Introduction

The Apgar scoring system was developed by Dr. Virginia Apgar over 70 years ago as a tool to assess the condition of a newborn at birth based on five variables: heart rate, respiratory effort, muscle tone, reflex irritability, and color. Its original purpose was to allow for immediate observation and prompt identification of newborns who need resuscitative measures during transition to extrauterine life [1]. However, over the ensuing seven decades, despite the advancement made in evidence-based newborn resuscitation and the advent of Neonatal Resuscitation Program (NRP) that requires evaluation of the newborn infant without any role for the Apgar score [2], its international recognition and universal use continues.

Over those years, the use of the Apgar scoring tool has gone far beyond its original purpose to guide clinical management decisions and establish a correlation to long term infant health outcomes [3,4,5,6]. In a review of 501 papers published in 2018–19, the Apgar score was used as a prognostic factor for outcomes in 19%, more than half of these focused on short term morbidities [7]. Numerous studies have examined the association between low Apgar score and a variety of short-term neonatal morbidities [8,9,10] but the significance and value of a low Apgar score in identifying newborn infants likely to manifest these morbidities has not been systematically examined.

Methods

We conducted a retrospective study using data from the medical records of infants born at >22 weeks gestational age at VCU Health Systems in Richmond VA, a regional academic medical center with a 40 bed NICU and an average of 2600 live births per year in the period between 9/1/2013 and 3/30/2020. The Labor and Delivery service maintained a database of live births, including medical record number, mode of delivery, and Apgar scores.
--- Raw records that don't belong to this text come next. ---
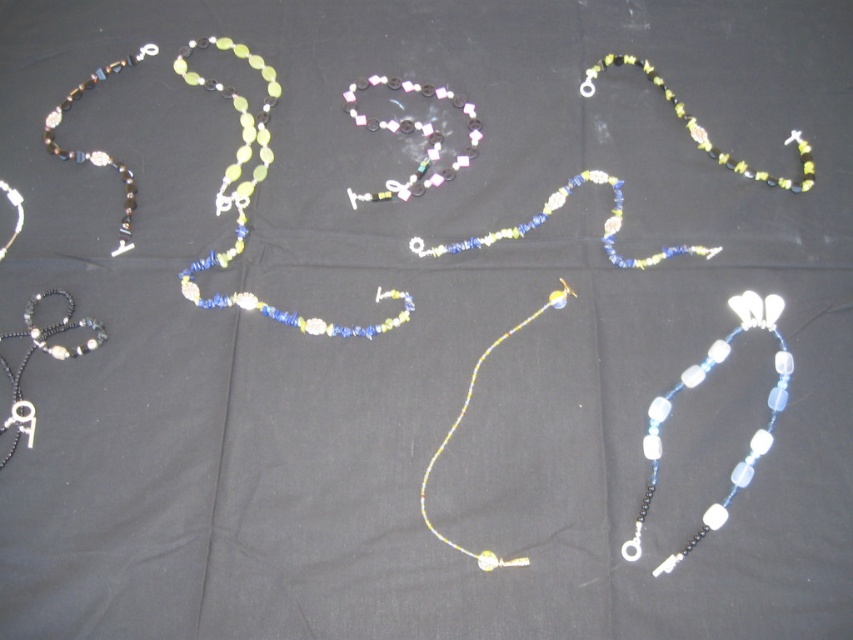 You are a jewelry designer examining the necklaces. You need to determine which beads are wider for a new design. Which beads are wider between the translucent yellow glass beads at center and the matte black beads at upper left?

The translucent yellow glass beads at center are wider than the matte black beads at upper left.

You are an artisan examining the beaded necklaces arranged on the black fabric. You notice a specific point marked at coordinates point (250, 196). What type of bead is located at this point?

The translucent yellow glass beads at center is located at point (250, 196). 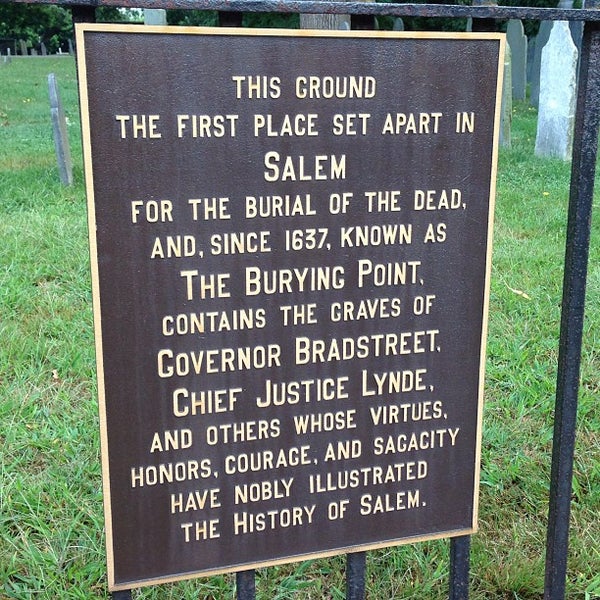 I want to click on plaque, so click(x=449, y=292). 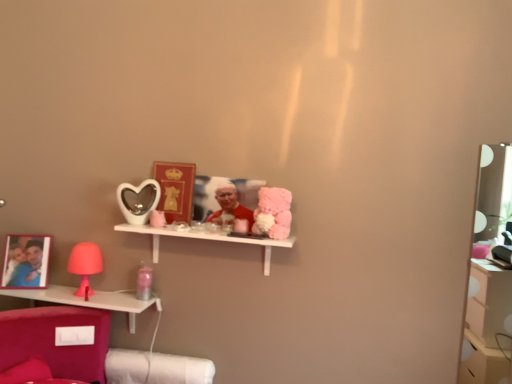 Question: From a real-world perspective, relative to matte pink lamp at left, is smooth red fabric at center vertically above or below?

Choices:
 (A) above
 (B) below

Answer: (A)

Question: Would you say smooth red fabric at center is inside or outside matte pink lamp at left?

Choices:
 (A) inside
 (B) outside

Answer: (B)

Question: Based on their relative distances, which object is nearer to the smooth red fabric at center?

Choices:
 (A) matte pink lamp at left
 (B) matte gold picture frame at center
 (C) fluffy pink plush at center
 (D) matte white heart-shaped mirror at center
 (E) white glossy shelf at center, which is the 1th shelf in right-to-left order

Answer: (C)

Question: Estimate the real-world distances between objects in this image. Which object is closer to the matte white heart-shaped mirror at center?

Choices:
 (A) smooth red fabric at center
 (B) fluffy pink plush at center
 (C) matte pink lamp at left
 (D) matte gold picture frame at center
 (E) pink plastic lamp at lower left, which is counted as the 2th shelf, starting from the right

Answer: (D) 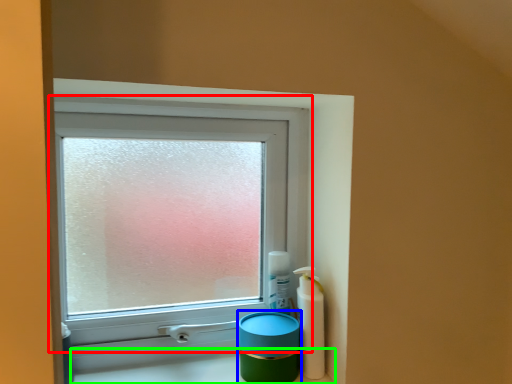 Question: Considering the real-world distances, which object is closest to window (highlighted by a red box)? teal (highlighted by a blue box) or counter top (highlighted by a green box).

Choices:
 (A) teal
 (B) counter top

Answer: (A) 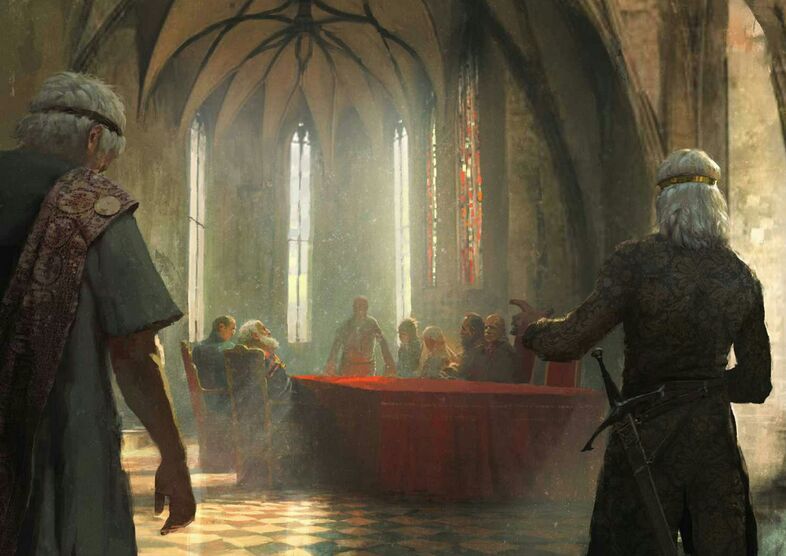 Locate an element on the screen. The image size is (786, 556). sash is located at coordinates (61, 245). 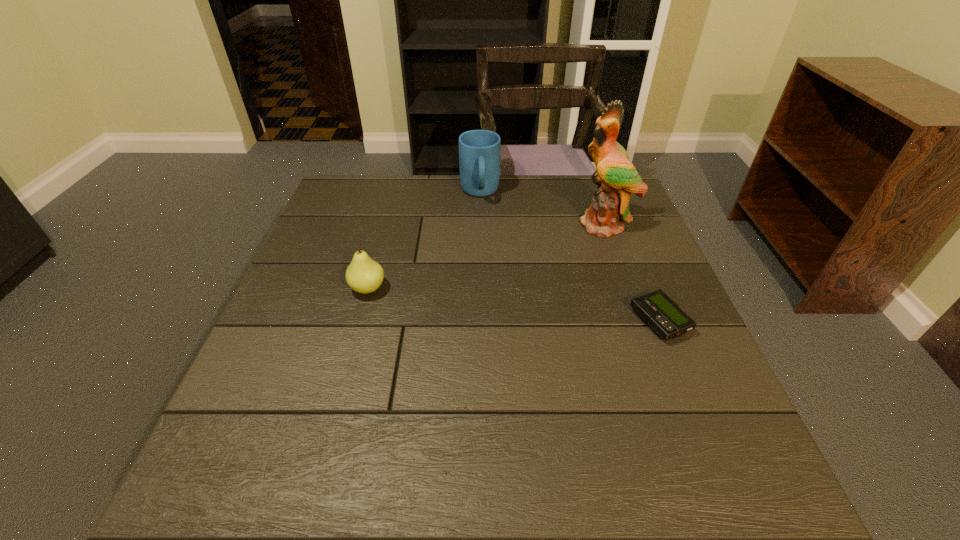 The height and width of the screenshot is (540, 960). Find the location of `free space on the desktop that is between the second shortest object and the beeper and is positioned on the side of the mug with the handle`. free space on the desktop that is between the second shortest object and the beeper and is positioned on the side of the mug with the handle is located at coordinates (493, 302).

Locate an element on the screen. This screenshot has height=540, width=960. free space on the desktop that is between the pear and the shortest object and is positioned on the front-facing side of the tallest object is located at coordinates (550, 309). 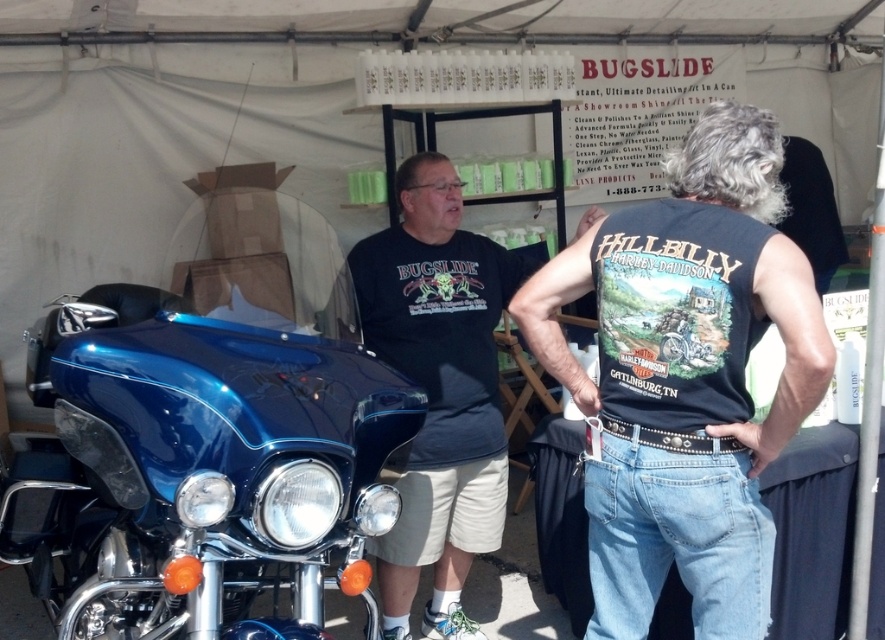 Image resolution: width=885 pixels, height=640 pixels. What are the coordinates of `denim jeans at center` in the screenshot? It's located at (x=686, y=378).

Can you confirm if denim jeans at center is positioned above matte black t-shirt at center?

Yes, denim jeans at center is above matte black t-shirt at center.

What do you see at coordinates (686, 378) in the screenshot? This screenshot has height=640, width=885. I see `denim jeans at center` at bounding box center [686, 378].

At what (x,y) coordinates should I click in order to perform the action: click on denim jeans at center. Please return your answer as a coordinate pair (x, y). This screenshot has width=885, height=640. Looking at the image, I should click on (686, 378).

Consider the image. Who is higher up, glossy blue motorcycle at left or denim jeans at center?

denim jeans at center

Which is in front, point (286, 454) or point (709, 198)?

Positioned in front is point (286, 454).

The image size is (885, 640). Identify the location of glossy blue motorcycle at left. (198, 468).

Can you confirm if glossy blue motorcycle at left is positioned below matte black t-shirt at center?

Yes, glossy blue motorcycle at left is below matte black t-shirt at center.

Does glossy blue motorcycle at left have a smaller size compared to matte black t-shirt at center?

Actually, glossy blue motorcycle at left might be larger than matte black t-shirt at center.

Does point (291, 588) lie in front of point (464, 464)?

Yes, it is.

The image size is (885, 640). Find the location of `glossy blue motorcycle at left`. glossy blue motorcycle at left is located at coordinates (198, 468). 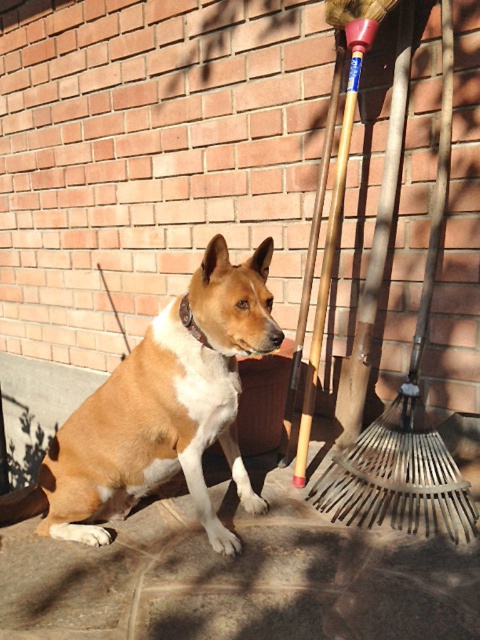 Can you confirm if brown stone pavement at lower center is shorter than wooden shovel at right?

Indeed, brown stone pavement at lower center has a lesser height compared to wooden shovel at right.

Locate an element on the screen. Image resolution: width=480 pixels, height=640 pixels. brown stone pavement at lower center is located at coordinates (239, 577).

Locate an element on the screen. The height and width of the screenshot is (640, 480). brown stone pavement at lower center is located at coordinates (239, 577).

Can you confirm if brown stone pavement at lower center is shorter than brown fur dog at center?

Indeed, brown stone pavement at lower center has a lesser height compared to brown fur dog at center.

Is point (412, 618) less distant than point (203, 330)?

Yes, point (412, 618) is closer to viewer.

You are a GUI agent. You are given a task and a screenshot of the screen. Output one action in this format:
    pyautogui.click(x=<x>, y=<y>)
    Task: Click on the brown stone pavement at lower center
    
    Given the screenshot: What is the action you would take?
    pyautogui.click(x=239, y=577)

How far apart are brown fur dog at center and wooden shovel at right?

The distance of brown fur dog at center from wooden shovel at right is 22.67 inches.

Does brown fur dog at center have a greater height compared to wooden shovel at right?

Incorrect, brown fur dog at center's height is not larger of wooden shovel at right's.

You are a GUI agent. You are given a task and a screenshot of the screen. Output one action in this format:
    pyautogui.click(x=<x>, y=<y>)
    Task: Click on the brown fur dog at center
    
    Given the screenshot: What is the action you would take?
    pyautogui.click(x=160, y=410) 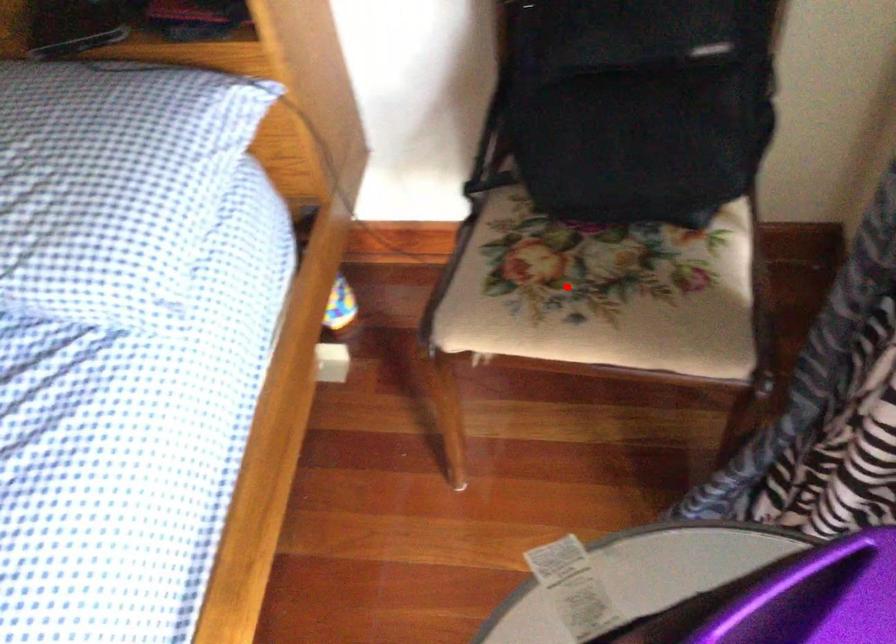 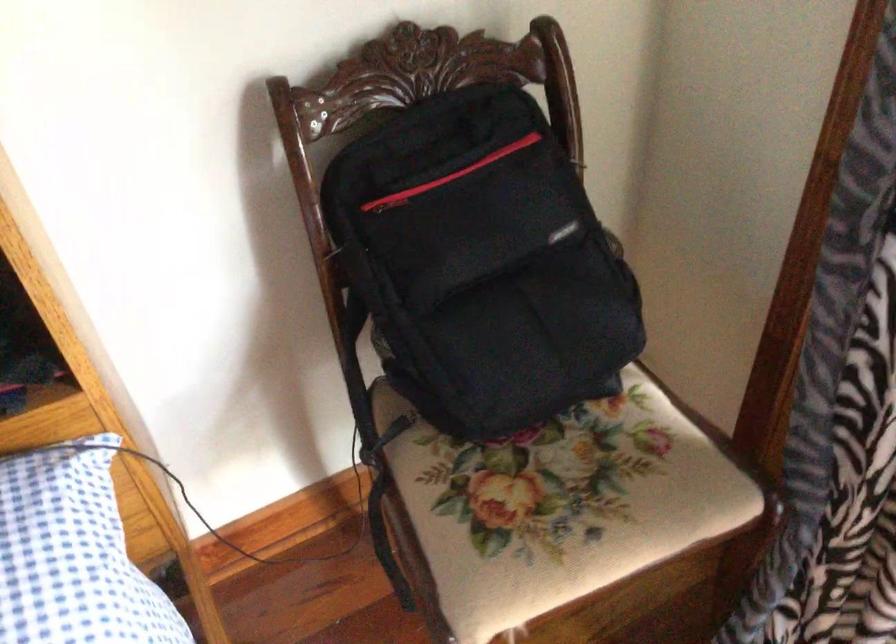 Question: I am providing you with two images of the same scene from different viewpoints. In image1, a red point is highlighted. Considering the same 3D point in image2, which of the following is correct?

The electronic medical record (EMR) for the mothers and newborns of each delivery were then queried for demographic information and all discharge diagnoses. Information contained in both the database and the EMR (birthdate, medical record numbers) was used to confirm matching of each data set.

Ten short term outcomes, defined as occurring during the initial hospital stay, were selected. Each was counted using any of the ICD9 (before 2016) and ICD10 codes that might be applied. For example, in ICD10, Respiratory Distress of the Newborn is coded by either P22.0 or P22.9. The selected common morbidities were as follows: bronchopulmonary dysplasia (BPD); necrotizing enterocolitis (NEC); intraventricular hemorrhage (IVH); retinopathy of prematurity (ROP); hypoxic ischemic encephalopathy (HIE); respiratory distress syndrome (RDS); transient tachypnea of the newborn (TTNB); newborn sepsis, hypoglycemia (HypoG); and meconium aspiration syndrome (MAS).

Eight predictor variables that would be available during the initial hospitalization and that have been previously associated with one or more of the short-term outcomes were recorded for each mother-infant dyad. These included gestational age, birthweight, gender, race, mode of delivery, being small for gestational age (SGA) and 1- and 5-min Apgar scores.

The study was approved as exempt by the Virginia Commonwealth University IRB.

Analysis

Because of the well-documented variability in Apgar scoring across countries [11], individuals [12] and by newborn conditions [13], we chose to use cut-off scores at both one and 5 min. The most common definition of significance in the 2018–19 review was a total score of less than or equal to 6 [7] while a score of less than or equal to 3 has been commonly used to identify possible asphyxia [14]. We therefore defined four Apgar score groups: 1 L (1 min ≤ 6), 1VL (1 min ≤ 3), 5 L (5 min ≤ 6), and 5VL (5 min ≤ 3) We did not use any scores beyond 5 min because it was generally only done when the previous scores were low, which creates a likely selection bias for this data.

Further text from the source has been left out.